Detroit Part I

Our Trip to the "Midwest"

Brief Rehearsal for the Wedding

After playing at an evening wedding ceremony in a string trio, I had a long night ahead of me. As soon as I came back from the gig, my wife and I had dinner, and then she packed me off on the plane for my midnight flight from Tacoma, WA.

The destination was Detroit - the town where I was supposed to have grown up, and first got married. In this trip into the past, I was to be joined by my son, who would be driving out from Buffalo, NY.

Aaron, an urban specialist, had never lived in Detroit. He looked forward to my recollections, I believe, but he also had a consuming interest in the history of rust-belt cities and their peoples.

Hopping on the plane, I was still thinking about the wedding job, so sleeping that night was probably not going to happen. A three-hour layover in Chicago had me pretty much washed out by the time I deplaned at Detroit Metro and Aaron picked me up, around 10:30 AM.

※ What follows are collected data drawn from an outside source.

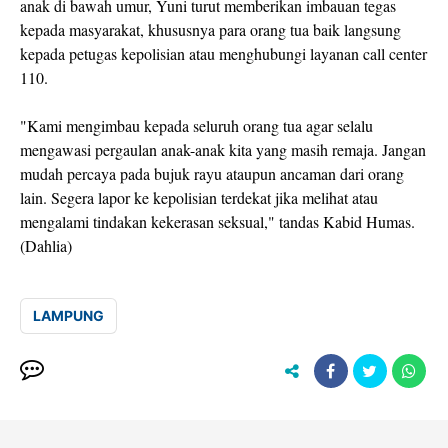
anak di bawah umur, Yuni turut memberikan imbauan tegas
kepada masyarakat, khususnya para orang tua baik langsung
kepada petugas kepolisian atau menghubungi layanan call center
110.
"Kami mengimbau kepada seluruh orang tua agar selalu
mengawasi pergaulan anak-anak kita yang masih remaja. Jangan
mudah percaya pada bujuk rayu ataupun ancaman dari orang
lain. Segera lapor ke kepolisian terdekat jika melihat atau
mengalami tindakan kekerasan seksual," tandas Kabid Humas.
(Dahlia)
LAMPUNG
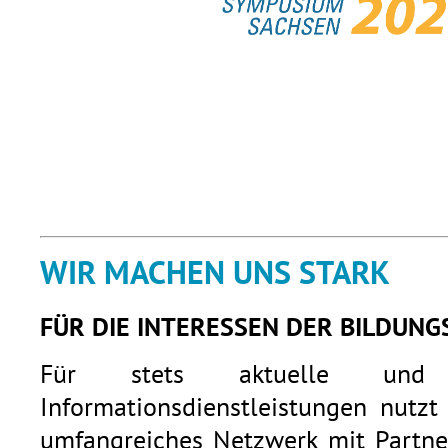
WIR MACHEN UNS STARK
FÜR DIE INTERESSEN DER BILDUNG
Für stets aktuelle und q
Informationsdienstleistungen nutzt
umfangreiches Netzwerk mit Partner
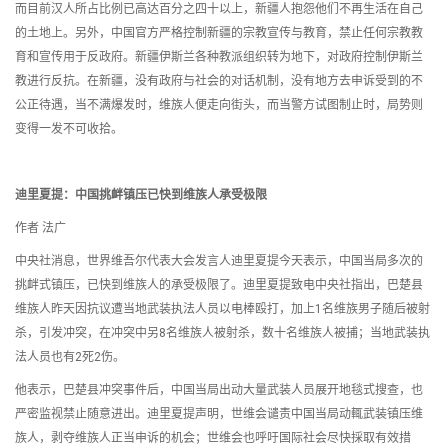
而目前汉人所占比例已高达百分之四十以上，新疆人抱怨他们不再生活在自己
的土地上。另外，中国官方严格控制新疆的宗教宣传与教育，禁止任何宗教教
育和宣传用于反政府。新疆伊斯兰各种教派组织转为地下，对政府控制伊斯兰
教进行反抗。在新疆，没有政府与社会的对话机制，没有地方去申诉受到的不
公正待遇，当不满爆发时，维族人便走向街头，而当警方试图制止时，局势则
变得一发不可收拾。
迪里夏提：中国挑衅镇压已快到维族人承受极限
作者 法广
中央社消息，世界维吾尔代表大会发言人迪里夏提今天表示，中国当局多次的
挑衅式镇压，已快到维族人的承受极限了。迪里夏提致电中央社指出，巴楚县
维族人昨天因抗议遭当地武装执法人员以电棒殴打，加上1名维族男子随后被射
杀，引发冲突，在冲突中另8名维族人被射杀，数十名维族人被捕；当地武装执
法人员也有2死2伤。
他表示，巴楚县冲突事件后，中国当局出动大量武装人员展开地毯式搜查，也
严密监视禁止随意进出。迪里夏提声明，世维会谴责中国当局动輒武装镇压维
族人，剥夺维族人正当申诉的机会；世维会也呼吁国际社会尽快採取有效措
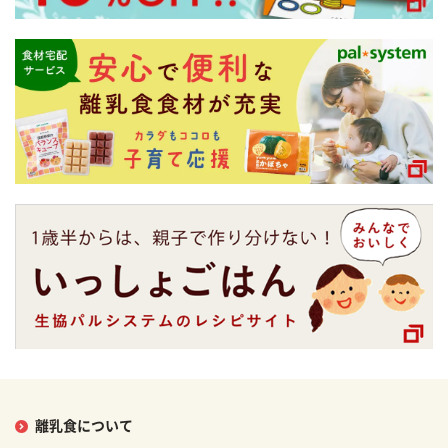
離乳食について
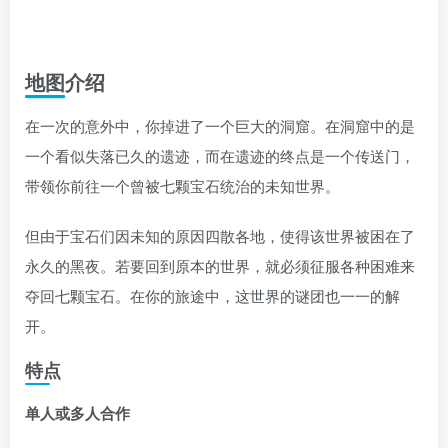
地图介绍
在一次的意外中，你掉进了一个巨大的洞窟。在洞窟中的是
一个看似失落已久的遗迹，而在遗迹的终点是一个传送门，
带领你前往一个曾被七颗宝石统治的未知世界。
但由于宝石们因未知的原因四散各地，使得该世界被困在了
永久的黑夜。若要回到原本的世界，就必须征服各种困难来
夺回七颗宝石。在你的旅途中，这世界的谜团也一一的解
开。
特点
单人或多人合作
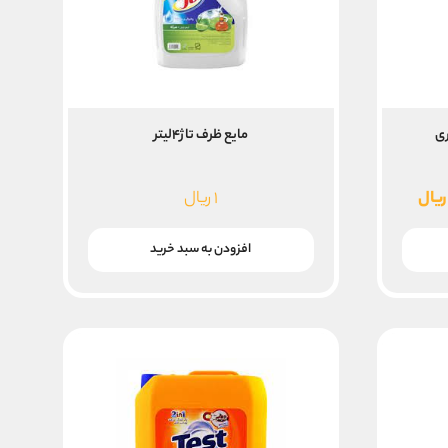
مایع ظرف تاژ۴لیتر
قیمت
ریال
۱
ریال
فعلی
۲۸,۲۰۰,۰ ریال
۲۶,۰۰۰,۰۰۰ ریال
افزودن به سبد خرید
است.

But seeing both my son and the old city revived me for a spell. We drove to the Eastern Market where he had breakfast and I had a coney island, since breakfast was not on my personal timeframe yet. The Eastern Market was a large Farmer's market on Detroit's near East Side. I explained that as a boy I thought it was called the "Easter" market, partly because I associated it with holiday commerce.

We only had two days to explore the town, and Detroit proper is about three times the area of Buffalo. This is only a personal trip, not an in-depth journalism piece.

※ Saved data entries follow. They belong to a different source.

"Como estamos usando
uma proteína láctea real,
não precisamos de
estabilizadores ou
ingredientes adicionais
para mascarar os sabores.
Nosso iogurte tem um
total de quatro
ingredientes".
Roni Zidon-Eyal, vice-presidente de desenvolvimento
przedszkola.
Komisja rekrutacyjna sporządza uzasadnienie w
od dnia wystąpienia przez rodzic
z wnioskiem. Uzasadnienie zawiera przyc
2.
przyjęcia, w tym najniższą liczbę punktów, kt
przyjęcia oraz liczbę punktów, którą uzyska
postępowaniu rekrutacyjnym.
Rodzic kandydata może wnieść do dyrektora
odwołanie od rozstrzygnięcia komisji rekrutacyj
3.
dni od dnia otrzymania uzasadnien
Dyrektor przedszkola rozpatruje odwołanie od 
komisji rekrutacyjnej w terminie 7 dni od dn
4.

The major streets were supposed to be coming from the city center in spoke-like fashion. We drove up Grand River, the thoroughfare going up the Northwest side. Amid all the skyscraper shells and fields of razed houses and buildings, we must've passed where Olympia Stadium once stood but we didn't notice. Northwestern High School, my mother's school, was probably still there, but not the original building.

Memories rushed through me as we went past the familiar sites. I remember driving with my mother to some bus stop to wait for Dad coming from work as manager of the downtown Washington Blvd. Stouffer Restaurant - that building now vanished without a trace.

Once on the northwest side, we turned right onto Hubbell street to head north to see Cooley High School, where I graduated in '64. My first wife, Aaron's mother, also went there, although I didn't meet her until we were both beyond high school.

Built in 1928 by Donaldson and Meier in Spanish Renaissance style. Supposedly the insides have been mined pretty bare by "scrappers".

Our sneakers sunk into the deep snow as we walked aroung the building. It was boarded up, but the exterior seemed in fairly good shape. Architecturally, this was one of the nicer schools I ever attended. Very often, we walked 2 miles home.

This is the closest I will come to a high-school reunion: the building. Because I can't see myself hob-knobbing with people I was only ever peripherally acquainted with, at an advanced age, where the purpose would be to reminisce about our youth.

I suppose some of us might have lived up to our big dreams, or at least would be able to bask in some past glories of the social scene. The teachers must be all happily in their graves.

Since we were nearby, we decided to go on to the neighborhood I lived in starting in the fifth grade, near the corner of Puritan and Southfield. It's still in pretty good shape.